How It Works | Sibyls Edge

The Core Idea

Most sports bettors lose — not because they're bad at sports, but because they're fighting an opponent (the sportsbook) that has priced every game using its own statistical models. Beating a sportsbook long-term requires finding games where your probability estimate is more accurate than theirs.

Sibyls Edge builds machine learning models trained on thousands of historical games. These models output a win probability for each team. When our probability is meaningfully higher than what the sportsbook's odds imply, we flag it as an edge. The size of your bet is then sized proportionally to that edge using the Kelly Criterion — a mathematically proven formula for optimal bet sizing under uncertainty.

This is the same framework used by professional sports bettors, quantitative hedge funds, and casino advantage players. The only thing that separates a losing strategy from a winning one is the accuracy of the underlying probability model.

What Goes Into the Model

Every prediction starts with data. We collect, clean, and process several categories of information for each sport:

Team Performance

Season-level offensive and defensive efficiency metrics. Not just wins and losses — the underlying statistics that predict future outcomes better than records do.

Strength of Schedule

We compute each team's adjusted rating accounting for who they beat and who beat them. A 10-win team that beat bad opponents is rated very differently from one that beat good opponents.

Recent Form

Rolling performance windows over recent games — because a team's form over the last 5–10 games often predicts this week's result better than their full-season average.

Contextual Factors

Rest schedules, travel distances, back-to-back games, injury reports, and home/away splits. Sports outcomes are affected by more than talent alone.

Historical Game Logs

25+ years of game-by-game results for each sport — the foundation the model learns from. Patterns that held across decades are far more reliable than recent trends alone.

Market Odds

Real-time lines from licensed sportsbooks via The Odds API. We compare our model's probability against the implied market probability to identify edges.

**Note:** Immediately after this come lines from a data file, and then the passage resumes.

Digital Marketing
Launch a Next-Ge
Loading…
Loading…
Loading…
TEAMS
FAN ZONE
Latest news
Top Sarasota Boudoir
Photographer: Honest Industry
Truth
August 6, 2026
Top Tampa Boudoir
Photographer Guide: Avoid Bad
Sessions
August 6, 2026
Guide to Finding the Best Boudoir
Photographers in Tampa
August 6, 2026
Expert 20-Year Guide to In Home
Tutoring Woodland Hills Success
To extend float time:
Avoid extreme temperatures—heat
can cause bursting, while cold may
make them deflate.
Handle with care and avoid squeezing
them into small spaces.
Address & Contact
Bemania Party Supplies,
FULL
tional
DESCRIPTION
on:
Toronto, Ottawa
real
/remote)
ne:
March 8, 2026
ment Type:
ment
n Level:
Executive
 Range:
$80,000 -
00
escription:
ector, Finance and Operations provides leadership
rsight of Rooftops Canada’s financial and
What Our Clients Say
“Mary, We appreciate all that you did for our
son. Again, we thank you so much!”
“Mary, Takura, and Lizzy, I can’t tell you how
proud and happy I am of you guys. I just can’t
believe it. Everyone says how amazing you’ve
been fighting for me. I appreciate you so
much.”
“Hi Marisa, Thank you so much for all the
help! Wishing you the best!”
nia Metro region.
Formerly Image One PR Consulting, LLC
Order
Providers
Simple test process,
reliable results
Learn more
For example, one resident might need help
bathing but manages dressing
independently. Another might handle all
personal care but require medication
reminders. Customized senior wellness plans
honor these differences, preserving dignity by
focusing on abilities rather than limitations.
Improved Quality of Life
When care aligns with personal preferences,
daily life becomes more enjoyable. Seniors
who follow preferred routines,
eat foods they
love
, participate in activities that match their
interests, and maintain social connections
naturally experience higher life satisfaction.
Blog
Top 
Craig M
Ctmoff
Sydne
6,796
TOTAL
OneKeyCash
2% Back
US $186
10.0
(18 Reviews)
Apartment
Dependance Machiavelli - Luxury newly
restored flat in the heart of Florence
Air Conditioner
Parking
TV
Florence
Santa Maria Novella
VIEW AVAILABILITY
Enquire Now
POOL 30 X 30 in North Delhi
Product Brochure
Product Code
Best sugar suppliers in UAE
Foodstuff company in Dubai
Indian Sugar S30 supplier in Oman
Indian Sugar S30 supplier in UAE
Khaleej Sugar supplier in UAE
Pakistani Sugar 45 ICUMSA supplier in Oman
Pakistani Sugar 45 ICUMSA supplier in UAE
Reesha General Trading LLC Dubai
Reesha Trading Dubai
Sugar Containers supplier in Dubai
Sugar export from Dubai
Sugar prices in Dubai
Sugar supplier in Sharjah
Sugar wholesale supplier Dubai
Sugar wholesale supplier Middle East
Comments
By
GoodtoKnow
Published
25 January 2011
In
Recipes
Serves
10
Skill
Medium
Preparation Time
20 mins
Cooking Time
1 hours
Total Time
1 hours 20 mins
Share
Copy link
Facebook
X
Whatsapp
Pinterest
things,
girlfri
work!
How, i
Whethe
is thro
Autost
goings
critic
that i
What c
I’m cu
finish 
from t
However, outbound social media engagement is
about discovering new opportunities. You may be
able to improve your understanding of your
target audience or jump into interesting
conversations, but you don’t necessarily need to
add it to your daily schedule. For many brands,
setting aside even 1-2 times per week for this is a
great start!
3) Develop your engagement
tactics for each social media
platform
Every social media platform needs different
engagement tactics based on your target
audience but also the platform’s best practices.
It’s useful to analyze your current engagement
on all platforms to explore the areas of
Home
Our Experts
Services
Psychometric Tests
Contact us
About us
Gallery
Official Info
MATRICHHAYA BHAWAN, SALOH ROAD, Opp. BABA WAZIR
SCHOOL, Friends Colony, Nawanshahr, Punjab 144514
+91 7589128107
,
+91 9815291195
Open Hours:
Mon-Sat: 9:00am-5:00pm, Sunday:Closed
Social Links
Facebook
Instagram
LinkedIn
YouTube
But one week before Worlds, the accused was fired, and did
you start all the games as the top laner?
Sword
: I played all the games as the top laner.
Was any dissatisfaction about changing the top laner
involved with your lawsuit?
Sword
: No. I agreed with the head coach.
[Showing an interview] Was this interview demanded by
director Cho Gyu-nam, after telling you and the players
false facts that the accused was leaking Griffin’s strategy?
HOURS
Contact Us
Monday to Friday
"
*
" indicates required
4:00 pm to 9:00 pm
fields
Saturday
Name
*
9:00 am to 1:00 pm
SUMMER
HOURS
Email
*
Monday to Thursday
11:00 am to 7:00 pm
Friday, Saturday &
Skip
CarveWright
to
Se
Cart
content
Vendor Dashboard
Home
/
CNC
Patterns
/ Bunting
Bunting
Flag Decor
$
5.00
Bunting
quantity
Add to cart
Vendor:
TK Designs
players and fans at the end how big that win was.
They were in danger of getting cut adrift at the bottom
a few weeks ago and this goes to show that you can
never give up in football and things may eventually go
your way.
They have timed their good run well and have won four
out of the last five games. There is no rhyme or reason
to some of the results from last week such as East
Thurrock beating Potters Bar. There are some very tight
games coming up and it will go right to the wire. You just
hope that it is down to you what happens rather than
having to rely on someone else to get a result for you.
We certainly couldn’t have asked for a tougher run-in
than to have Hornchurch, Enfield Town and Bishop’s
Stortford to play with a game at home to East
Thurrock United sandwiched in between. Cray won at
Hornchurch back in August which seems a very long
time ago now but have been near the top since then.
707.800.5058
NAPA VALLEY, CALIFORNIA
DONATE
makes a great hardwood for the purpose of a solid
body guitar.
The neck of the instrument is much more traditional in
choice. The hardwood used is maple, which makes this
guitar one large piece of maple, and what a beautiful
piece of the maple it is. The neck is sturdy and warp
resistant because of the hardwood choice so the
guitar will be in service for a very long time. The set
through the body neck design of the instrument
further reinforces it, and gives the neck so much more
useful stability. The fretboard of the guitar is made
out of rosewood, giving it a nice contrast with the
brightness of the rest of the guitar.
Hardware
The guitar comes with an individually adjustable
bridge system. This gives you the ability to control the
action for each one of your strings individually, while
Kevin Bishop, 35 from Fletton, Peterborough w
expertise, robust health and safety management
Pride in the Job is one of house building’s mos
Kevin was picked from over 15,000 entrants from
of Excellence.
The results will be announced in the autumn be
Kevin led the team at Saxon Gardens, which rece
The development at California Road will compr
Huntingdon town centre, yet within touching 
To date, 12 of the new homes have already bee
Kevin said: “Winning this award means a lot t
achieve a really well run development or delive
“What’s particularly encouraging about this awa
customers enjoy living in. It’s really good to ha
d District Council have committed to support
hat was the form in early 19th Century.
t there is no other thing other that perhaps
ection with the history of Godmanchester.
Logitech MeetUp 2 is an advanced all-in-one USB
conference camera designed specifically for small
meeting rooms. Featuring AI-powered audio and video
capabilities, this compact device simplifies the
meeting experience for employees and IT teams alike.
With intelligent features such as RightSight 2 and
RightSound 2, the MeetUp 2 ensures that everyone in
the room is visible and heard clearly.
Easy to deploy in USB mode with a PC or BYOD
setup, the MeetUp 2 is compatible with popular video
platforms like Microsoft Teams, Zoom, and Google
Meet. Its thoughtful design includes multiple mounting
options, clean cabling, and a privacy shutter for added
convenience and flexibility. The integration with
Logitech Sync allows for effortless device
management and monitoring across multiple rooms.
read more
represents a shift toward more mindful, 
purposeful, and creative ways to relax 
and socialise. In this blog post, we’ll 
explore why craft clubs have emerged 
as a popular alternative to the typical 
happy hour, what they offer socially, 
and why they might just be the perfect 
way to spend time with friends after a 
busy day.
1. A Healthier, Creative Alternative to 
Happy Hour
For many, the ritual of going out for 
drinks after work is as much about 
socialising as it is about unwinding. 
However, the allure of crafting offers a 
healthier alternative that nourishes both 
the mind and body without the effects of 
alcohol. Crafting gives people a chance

What we don't publish: The specific combination of features, their relative weights, and the exact formulas we use to compute derived statistics are proprietary. Publishing them would allow others to replicate — and eventually arbitrage — the edge we've built. Think of it the way a poker player doesn't reveal their exact hand-reading tells.

How the Model Learns

We use an ensemble machine learning approach — multiple model types trained on the same data, whose predictions are blended together. Ensembles consistently outperform any single model because each component makes different errors, and those errors partially cancel out when averaged.

Feature Engineering

Raw statistics (points scored, yards gained, etc.) are transformed into differentials and ratios — the form that best captures the relative quality gap between two teams before they play.
Gradient Boosting Models

The primary model type. Gradient boosting builds decision trees sequentially, each one correcting the errors of the last. It excels at capturing non-linear relationships — for example, the interaction between a team's rest days and their road travel distance.
Regularized Logistic Regression (Baseline)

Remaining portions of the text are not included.